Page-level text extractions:
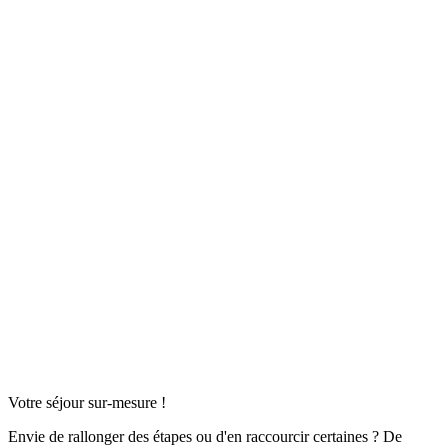
Votre séjour sur-mesure !
Envie de rallonger des étapes ou d'en raccourcir certaines ? De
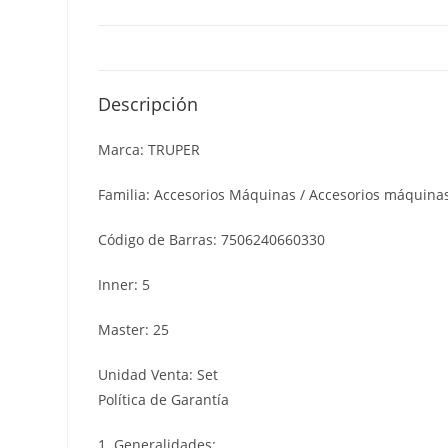
Descripción
Marca: TRUPER
Familia: Accesorios Máquinas / Accesorios máquinas
Código de Barras: 7506240660330
Inner: 5
Master: 25
Unidad Venta: Set
Política de Garantía
1. Generalidades:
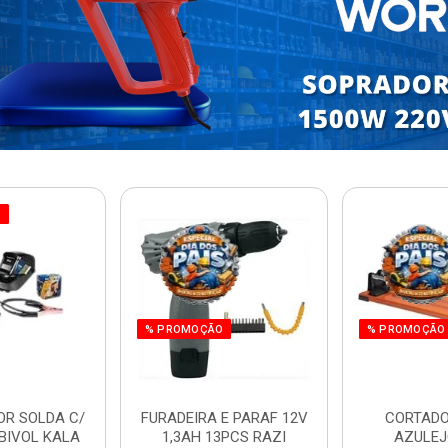
O
% PROMOÇÃO
% PROMOÇÃO
OR SOLDA C/
FURADEIRA E PARAF 12V
CORTADO
BIVOL KALA
1,3AH 13PCS RAZI
AZULEJ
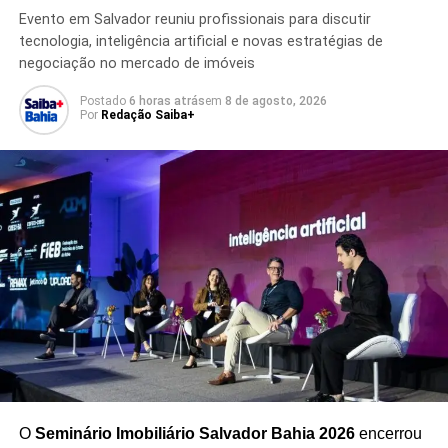
Evento em Salvador reuniu profissionais para discutir
tecnologia, inteligência artificial e novas estratégias de
negociação no mercado de imóveis
Postado
6 horas atrás
em
8 de agosto, 2026
Por
Redação Saiba+
TÓPICOS RELACIONADOS
CARROS INCENDIADOS
CORPO DE BOMBEIROS
CURTO-CIRCUITO
ESTRADA DAS BARREIRAS
FIAÇÃO ELÉTRICA
INCÊNDIO EM SALVADOR
INCÊNDIO EM VEGETAÇÃO
MOTO INCENDIADA
OCORRÊNCIA EM SALVADOR
PREJUÍZO MATERIAL
RUA LEÃO DINIZ
SALVADOR HOJE
SEIS VEÍCULOS INCENDIADOS
PRÓXIMO
Passageiro denuncia problemas em ferry após
incidente
NÃO PERCA
Incêndio em ferry-boat é controlado durante
travessia na Bahia
O
Seminário Imobiliário Salvador Bahia 2026
encerrou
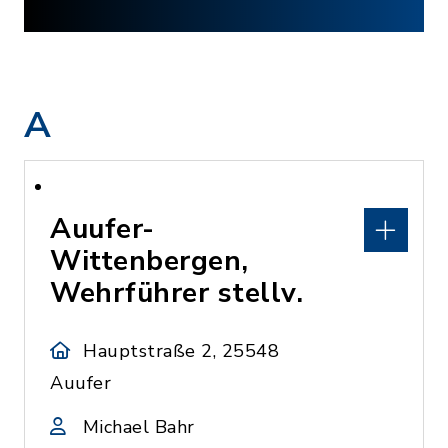
A
Auufer-
Wittenbergen,
Wehrführer stellv.
Hauptstraße 2, 25548
Auufer
Michael Bahr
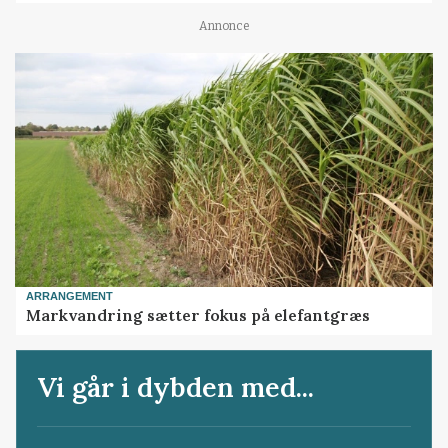
Annonce
ARRANGEMENT
Markvandring sætter fokus på elefantgræs
Vi går i dybden med...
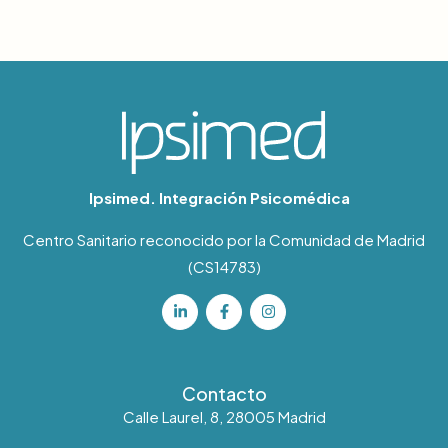
Ipsimed. Integración Psicomédica
Centro Sanitario reconocido por la Comunidad de Madrid
(CS14783)
Contacto
Calle Laurel, 8, 28005 Madrid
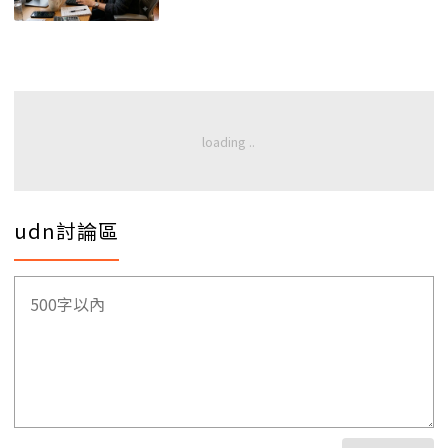
udn討論區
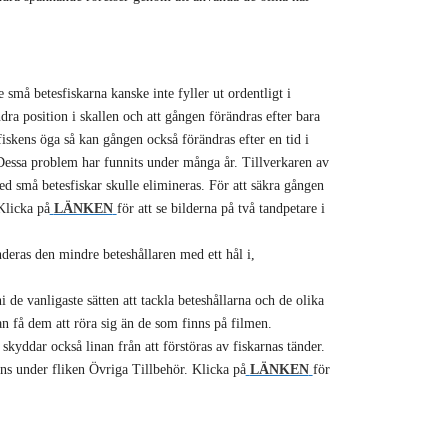
e små betesfiskarna kanske inte fyller ut ordentligt i
ra position i skallen och att gången förändras efter bara
skens öga så kan gången också förändras efter en tid i
Dessa problem har funnits under många år. Tillverkaren av
d små betesfiskar skulle elimineras. För att säkra gången
Klicka på
LÄNKEN
för att se bilderna på två tandpetare i
ras den mindre beteshållaren med ett hål i,
 de vanligaste sätten att tackla beteshållarna och de olika
an få dem att röra sig än de som finns på filmen.
 skyddar också linan från att förstöras av fiskarnas tänder.
inns under fliken Övriga Tillbehör. Klicka på
LÄNKEN
för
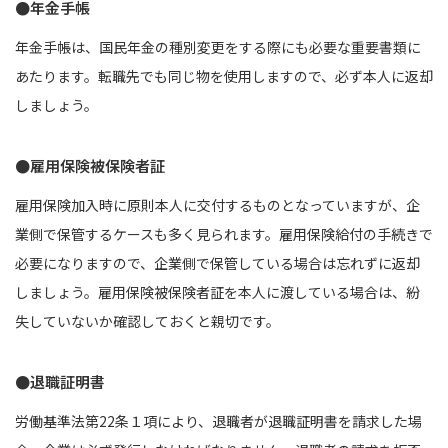
●年金手帳
年金手帳は、国民年金の種別変更をする際にも必要な重要書類に
あたります。転職先でも同じ物を使用しますので、必ず本人に返却
しましょう。
●雇用保険被保険者証
雇用保険加入時に原則本人に交付するものとなっていますが、企
業側で保管するケースも多く見られます。雇用保険給付の手続きで
必要になりますので、企業側で保管している場合は忘れずに返却
しましょう。雇用保険被保険者証を本人に渡している場合は、紛
失していないか確認しておくと親切です。
●退職証明書
労働基準法第22条１項により、退職者が退職証明書を請求した場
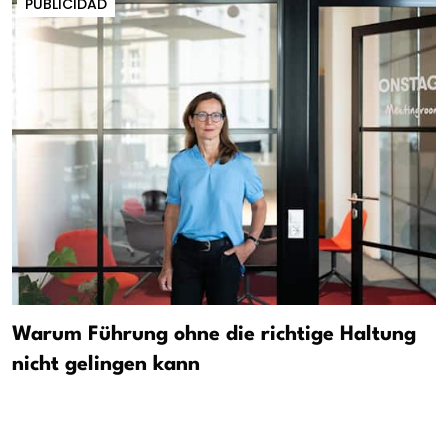
PUBLICIDAD
Warum Führung ohne die richtige Haltung
nicht gelingen kann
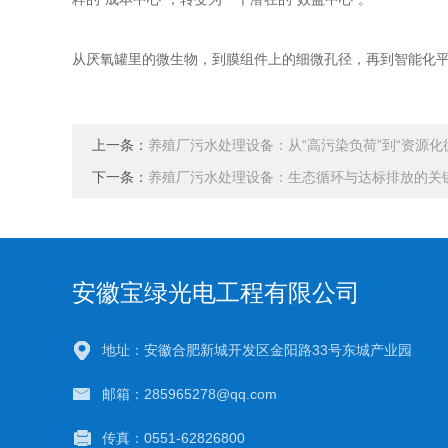
从厌氧罐里的微生物，到膜组件上的细微孔径，再到智能化
上一条：
养殖厂污水处理设备：从“高污染负荷”到“资源化
下一条：
养殖厂污水处理设备：生态循环与达标排放的关
安徽宝绿光电工程有限公司
地址：安徽合肥新城开发区金阳路33号东城产业园
邮箱：285965278@qq.com
传真：0551-62826800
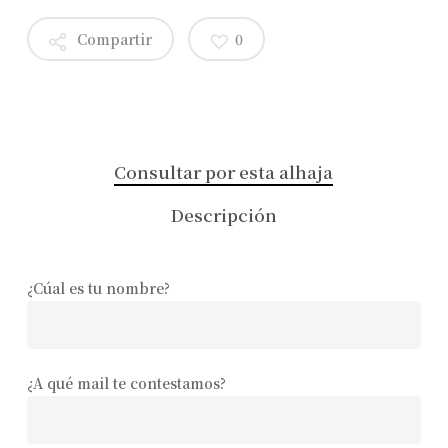
Compartir
0
Consultar por esta alhaja
Descripción
¿Cúal es tu nombre?
¿A qué mail te contestamos?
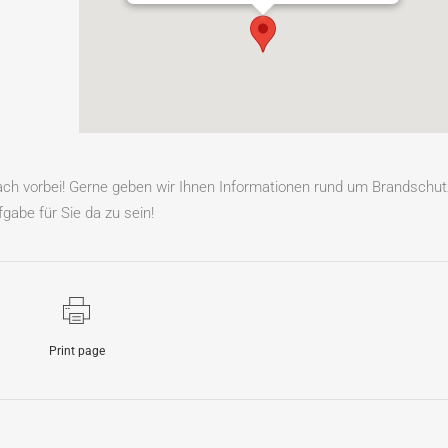
fach vorbei! Gerne geben wir Ihnen Informationen rund um Brandschut
gabe für Sie da zu sein!
Print page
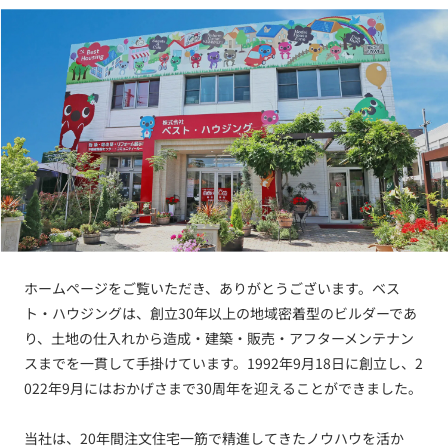
ホームページをご覧いただき、ありがとうございます。ベス
ト・ハウジングは、創立30年以上の地域密着型のビルダーであ
り、土地の仕入れから造成・建築・販売・アフターメンテナン
スまでを一貫して手掛けています。1992年9月18日に創立し、2
022年9月にはおかげさまで30周年を迎えることができました。
当社は、20年間注文住宅一筋で精進してきたノウハウを活か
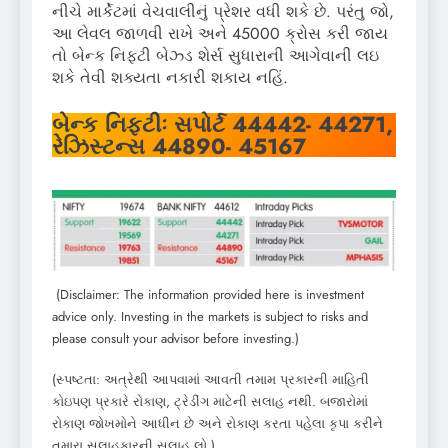
નીચે માર્કેટમાં વેચવાલીનું પ્રેશર વધી શકે છે. પરંતુ જો,
આ લેવલ જાળવી રાખે અને 45000 ક્રોસ કરી જાય
તો બેન્ક નિફ્ટી બેઝ્ડ શેર્સ સુધારાની આગેવાની લઇ
શકે તેવી શક્યતા નકારી શકાય નહિં.
બેન્ક નિફ્ટીઃ સપોર્ટ 44442- 44271,
રેઝિસ્ટન્સ 44890- 45167
(Disclaimer: The information provided here is investment
advice only. Investing in the markets is subject to risks and
please consult your advisor before investing.)
(સ્પષ્ટતા: અત્રેથી આપવામાં આવતી તમામ પ્રકારની માહિતી
કોઇપણ પ્રકારે રોકાણ, ટ્રેડીંગ માટેની સલાહ નથી. બજારોમાં
રોકાણ જોખમોને આધીન છે અને રોકાણ કરતા પહેલા કૃપા કરીને
તમારા સલાહકારની સલાહ લો.)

WHAT YOU WILL DO:
The answer must be a single number: how many lines in the records above contain the word "Madrid".

TASK ANSWER:
2